| What the task requires |
Every line from the one with "Boostez Votre Santé" to the end of the data needs to be copied exactly, and no line before it.

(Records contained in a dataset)
_ _ _ _ _

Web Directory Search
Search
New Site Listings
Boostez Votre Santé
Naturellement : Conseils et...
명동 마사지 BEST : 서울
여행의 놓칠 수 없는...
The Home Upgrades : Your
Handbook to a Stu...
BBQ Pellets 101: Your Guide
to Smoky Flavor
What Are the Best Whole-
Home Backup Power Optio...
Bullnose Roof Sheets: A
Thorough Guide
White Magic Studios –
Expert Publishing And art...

_ _ _ _ _

| Written solution |
Boostez Votre Santé
Naturellement : Conseils et...
명동 마사지 BEST : 서울
여행의 놓칠 수 없는...
The Home Upgrades : Your
Handbook to a Stu...
BBQ Pellets 101: Your Guide
to Smoky Flavor
What Are the Best Whole-
Home Backup Power Optio...
Bullnose Roof Sheets: A
Thorough Guide
White Magic Studios –
Expert Publishing And art...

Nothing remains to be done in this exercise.